Il a mis en garde contre la tentation de tirer profit à court terme de la conjoncture, au risque de fragiliser les équilibres économiques.
« À l’heure où les prix des produits de notre exportation traditionnelle sont en hausse et que les marchés sont en pleine tourmente, la tentation peut surgir de profiter de la situation, d’engranger des revenus conjoncturels et, pour ainsi dire, de les dilapider, de les distribuer pour verser des dividendes ou, s’agissant de l’État, de gonfler les dépenses budgétaires », a-t-il souligné.
Bouchehr : plus de 300 Russes encore sur place, Rosatom poursuit les évacuations
Le directeur de Rosatom, Alexeï Likhatchov, a qualifié de « tendue » la situation à la centrale nucléaire de Bouchehr, en Iran.
Il a indiqué qu’un peu plus de 300 employés russes se trouvaient encore sur le site, précisant qu’un nouveau groupe d’évacués devrait quitter l’Iran pour Moscou dans la nuit du 26 au 27 mars.
D’autres départs sont attendus, selon Likhatchov.
Netanyahou revendique « l’élimination » du commandant naval du CGRI
Le Premier ministre israélien Benjamin Netanyahou a affirmé qu’Israël avait « éliminé » le commandant naval du Corps des gardiens de la révolution islamique (CGRI), qu’il a présenté comme l’un des instigateurs du blocus du détroit d’Ormuz.
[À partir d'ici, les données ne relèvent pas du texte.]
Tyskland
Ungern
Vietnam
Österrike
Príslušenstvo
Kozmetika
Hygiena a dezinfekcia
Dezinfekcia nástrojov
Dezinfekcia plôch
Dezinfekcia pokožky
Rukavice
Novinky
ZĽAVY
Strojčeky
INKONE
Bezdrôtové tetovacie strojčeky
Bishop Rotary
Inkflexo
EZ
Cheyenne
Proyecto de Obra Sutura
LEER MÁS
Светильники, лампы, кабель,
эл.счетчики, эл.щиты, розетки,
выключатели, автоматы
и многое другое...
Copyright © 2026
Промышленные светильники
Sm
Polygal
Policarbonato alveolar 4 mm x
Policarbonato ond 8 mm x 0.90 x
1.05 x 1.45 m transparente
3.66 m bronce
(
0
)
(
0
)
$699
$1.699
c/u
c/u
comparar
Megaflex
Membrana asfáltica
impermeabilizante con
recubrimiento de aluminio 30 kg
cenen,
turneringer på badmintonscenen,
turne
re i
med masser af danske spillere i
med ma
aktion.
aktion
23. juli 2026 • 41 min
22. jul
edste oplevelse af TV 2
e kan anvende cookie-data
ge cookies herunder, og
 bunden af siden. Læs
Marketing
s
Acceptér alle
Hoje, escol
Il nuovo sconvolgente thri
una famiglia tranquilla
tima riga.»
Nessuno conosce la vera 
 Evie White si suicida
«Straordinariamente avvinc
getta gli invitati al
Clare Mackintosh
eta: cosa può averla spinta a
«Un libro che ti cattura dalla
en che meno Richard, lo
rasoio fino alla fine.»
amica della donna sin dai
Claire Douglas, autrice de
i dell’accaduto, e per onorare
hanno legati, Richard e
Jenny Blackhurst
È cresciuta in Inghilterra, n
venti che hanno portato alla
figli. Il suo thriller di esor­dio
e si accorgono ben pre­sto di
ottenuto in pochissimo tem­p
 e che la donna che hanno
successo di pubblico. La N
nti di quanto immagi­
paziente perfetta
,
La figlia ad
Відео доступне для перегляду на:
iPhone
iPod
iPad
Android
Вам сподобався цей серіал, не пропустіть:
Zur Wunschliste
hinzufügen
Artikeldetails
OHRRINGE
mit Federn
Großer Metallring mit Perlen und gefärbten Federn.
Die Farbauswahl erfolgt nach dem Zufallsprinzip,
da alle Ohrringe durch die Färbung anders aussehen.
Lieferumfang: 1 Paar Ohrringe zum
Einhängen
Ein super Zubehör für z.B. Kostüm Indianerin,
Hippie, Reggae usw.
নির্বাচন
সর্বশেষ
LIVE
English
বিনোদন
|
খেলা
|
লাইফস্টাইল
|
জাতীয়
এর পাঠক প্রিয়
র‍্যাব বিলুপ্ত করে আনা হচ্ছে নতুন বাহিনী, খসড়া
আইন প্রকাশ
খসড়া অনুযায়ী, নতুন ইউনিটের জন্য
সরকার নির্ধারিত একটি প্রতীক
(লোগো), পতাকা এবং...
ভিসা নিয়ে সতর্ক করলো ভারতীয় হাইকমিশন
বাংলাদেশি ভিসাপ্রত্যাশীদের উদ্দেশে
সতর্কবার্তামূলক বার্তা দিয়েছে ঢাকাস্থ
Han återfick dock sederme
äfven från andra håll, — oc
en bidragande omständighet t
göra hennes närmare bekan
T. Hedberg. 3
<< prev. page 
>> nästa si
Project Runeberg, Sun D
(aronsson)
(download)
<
Il a également mis en avant la coopération entre l’armée israélienne et les forces américaines, ajoutant que les attaques israéliennes contre des cibles en Iran se poursuivent.
L'Iran a frappé Israël et des bases américaines aux Émirats arabes unis et au Koweït, selon le CGRI
L’armée iranienne a ciblé des bases américaines aux Émirats arabes unis et au Koweït, ainsi que des objectifs dans le centre de Tel Aviv, à Haïfa et dans les zones situées au nord et au sud de Kiryat Shmona, rapporte la télévision d'État iranienne, citant le Corps des gardiens de la révolution islamique (CGRI).
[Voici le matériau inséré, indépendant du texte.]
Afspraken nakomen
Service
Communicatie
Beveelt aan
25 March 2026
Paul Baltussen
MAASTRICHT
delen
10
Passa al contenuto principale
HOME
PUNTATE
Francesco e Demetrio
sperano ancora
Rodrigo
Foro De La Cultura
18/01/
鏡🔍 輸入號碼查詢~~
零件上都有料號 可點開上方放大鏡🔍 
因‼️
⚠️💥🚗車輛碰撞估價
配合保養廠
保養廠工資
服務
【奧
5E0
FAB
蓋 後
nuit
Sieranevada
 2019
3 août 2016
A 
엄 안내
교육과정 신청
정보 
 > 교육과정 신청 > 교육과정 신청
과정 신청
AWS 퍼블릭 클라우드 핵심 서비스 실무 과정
Selon le communiqué, les frappes ont visé des centres de commandement, des stations radar et des infrastructures liées aux drones des forces américaines et israéliennes.
Le CGRI annonce la destruction d’un chasseur F-18 américain
Le Corps des gardiens de la révolution islamique (CGRI) a annoncé avoir abattu un avion de chasse américain de type F-18 au-dessus de l’Iran. Selon son service de presse, l’appareil s'est ensuite abîmé dans l’océan Indien.
L'agence de presse Fars avait précédemment diffusé une vidéo montrant un missile percutant l'avion. D'après l'agence, ces images attestent de la destruction du chasseur.
Les États-Unis n'ont pas encore commenté cette déclaration.